Encanto-me com o brilho do mar na hora que o sol começa a cobri-lo com sua luz (qual a cor do mar neste instante?), deslumbro-me com a melodia das palhas do coqueiro que dançam ao som do vento, fico em êxtase com o canto dos pássaros e com a coreografia das lavadeiras no chão cheio de desenhos da areia da praia. Adoro beber água do mar; é tão salgadinha. Mergulho devagar, deixando apenas os olhos de fora e contemplo o horizonte. É só mar e céu azul, com a linha que marca o encontro dos dois ao longe. Não há mais nada, apenas a Perfeição. Do coqueiro, no jardim, caem os coquinhos que formam um tapete no chão gramado. Fica lindo o colorido do verde com o marrom. Há, também, as cores das flores, o cheiro do manjericão, o perfume do jasmim e a delícia das jabuticabas.

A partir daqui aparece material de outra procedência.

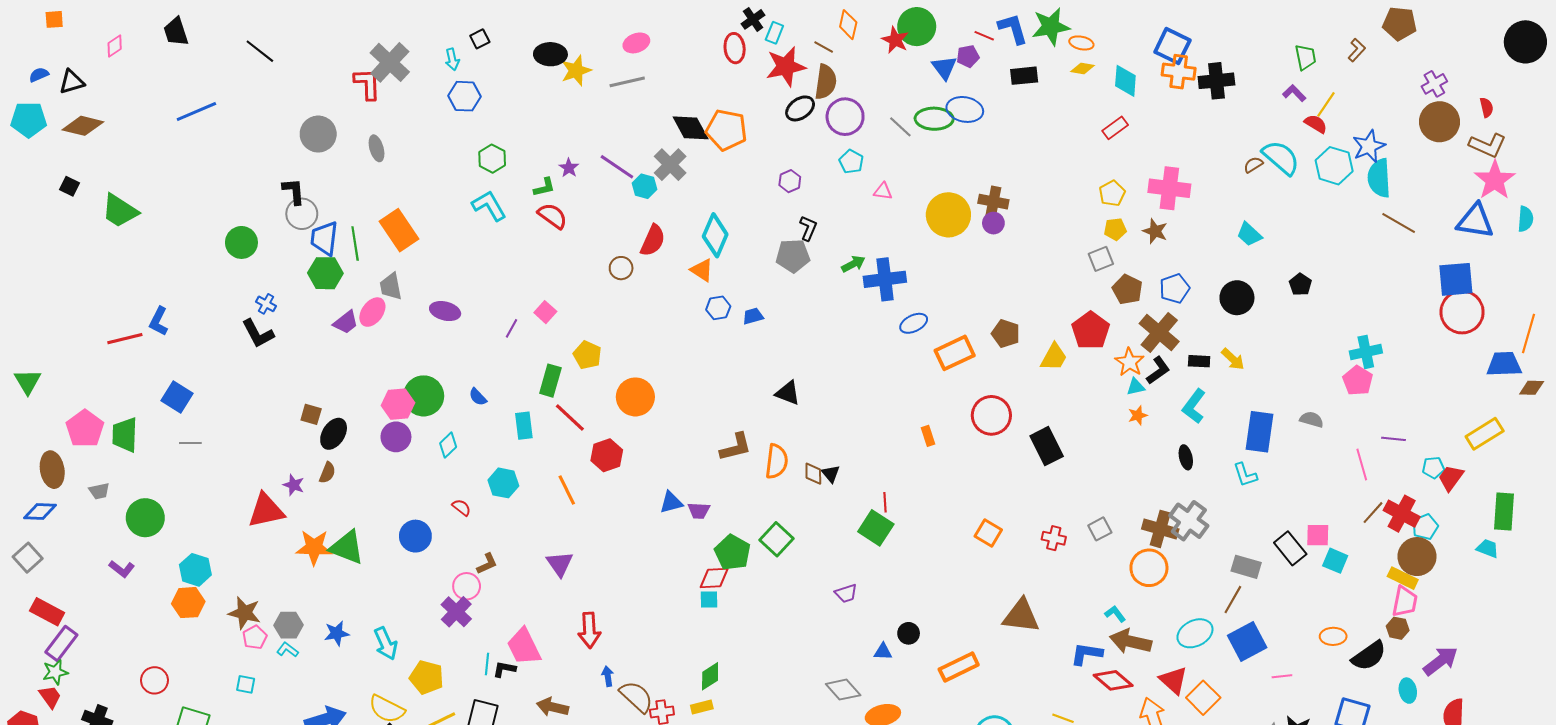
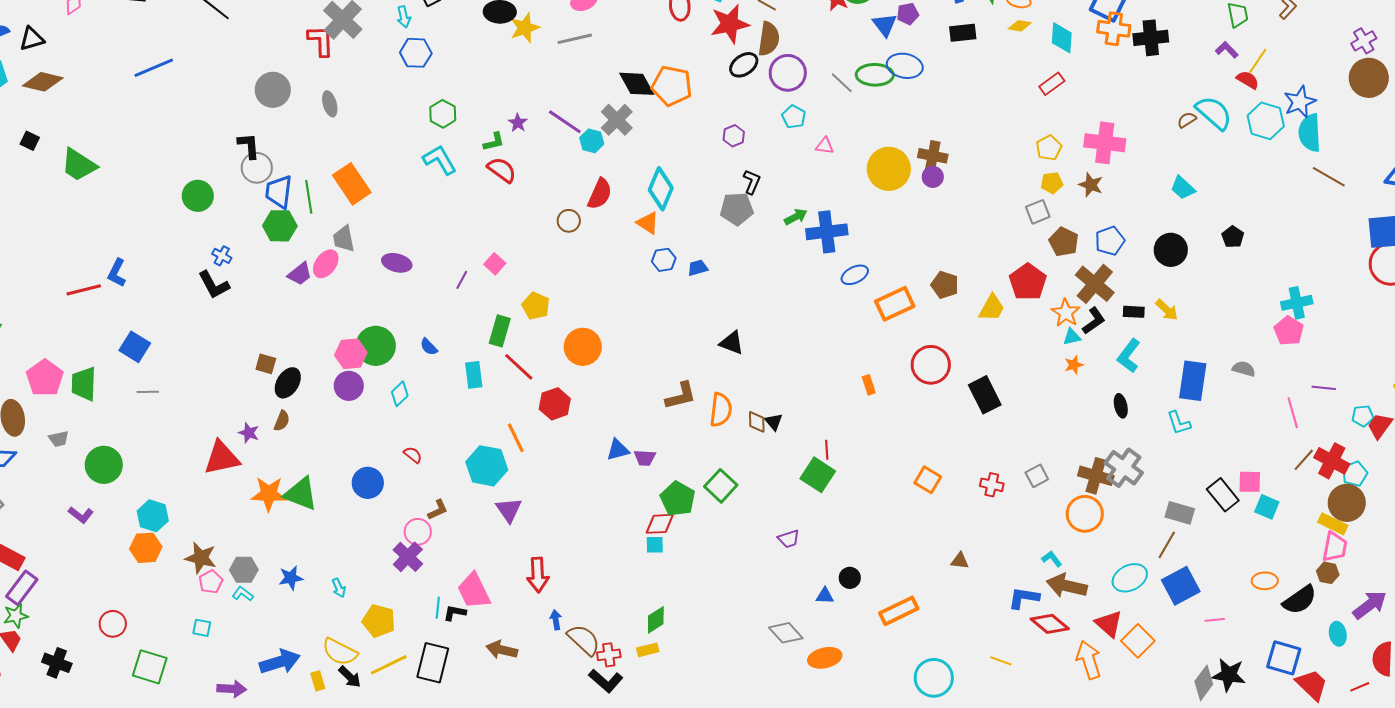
cyan hexagon: (503, 483) -> (487, 466), moved, size x1.4
brown triangle: (1021, 616) -> (960, 561), size x0.5
cyan arrow: (386, 644) -> (339, 588), size x0.6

Fico, com meu marido, a aguar nosso jardim, contemplando o vai e vem das ondas do mar. O som das ondas é outro que me coloca em transe. Tudo é impermanência. Este movimento se reproduz no balanço das redes no terraço, onde nos largamos em momentos de leitura.

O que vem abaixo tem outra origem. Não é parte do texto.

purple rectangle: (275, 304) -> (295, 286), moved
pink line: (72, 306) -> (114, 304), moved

Comemos e lavamos os pratos olhando o mar. Vemos os pescadores com seus barcos e suas redes, vemos as mulheres catando mariscos, vemos as crianças construindo castelos de areia. O nosso lar não é de areia e é um pedacinho do nosso Paraíso. Lá reabastecemos nossas energias. Ao sentir tão de perto a energia da natureza, confirmo que tudo está interligado e me maravilho com as manifestações do Sagrado na Terra. Só a agradecer.

18.2.09

Fiquei pensando, noutro dia, que há pessoas que participam da vida e outras que apenas a assistem. Lembrei-me da imagem que registrei quando fui assistir ao show de Maria Betânia numa grande casa de espetáculo. O palco todo iluminado, público enorme, vigilância redobrada contra os possíveis ataques de fãs à artista. Observei alguns homens, todos fortes, vestidos de terno preto, de costas para o palco, verificando o movimento da massa. Enquanto isso acontecia, a cantora emprestava sua voz às poesias que entoava.
Os ingressos estavam esgotados dias antes do show. Aqueles homens tinham o privilégio de estarem a poucos metros da artista e, no entanto, não assistiam, de verdade, à sua apresentação. Não suspiravam a cada canção de amor, não viajam pelos lugares que Betânia descrevia em suas melodias. Às vezes, as pessoas ficam assim frente à vida: tão perto e tão distante.
Quando é que se começa a ser espectador e não autor da vida? Certa vez, em viagem pelo interior, vi uma menininha comprar um pirulito numa venda e, assim que o abriu, o pirulito foi ao chão. A menina olhou para ele com uma tristeza profunda, percebeu que eu presenciara a cena e comentou: “Não tem problema, não”. Fiquei indignada com sua posição. Ajoelhei-me ao seu lado e comecei a conversar, tentando colocá-la em contato com os seus sentimentos.
Por que não lutar pelo que queremos? Por que desistir de nossos sonhos? Por que não viver a vida desejada, em segredo, em nossos corações? Por que não sermos autores de nossas próprias histórias?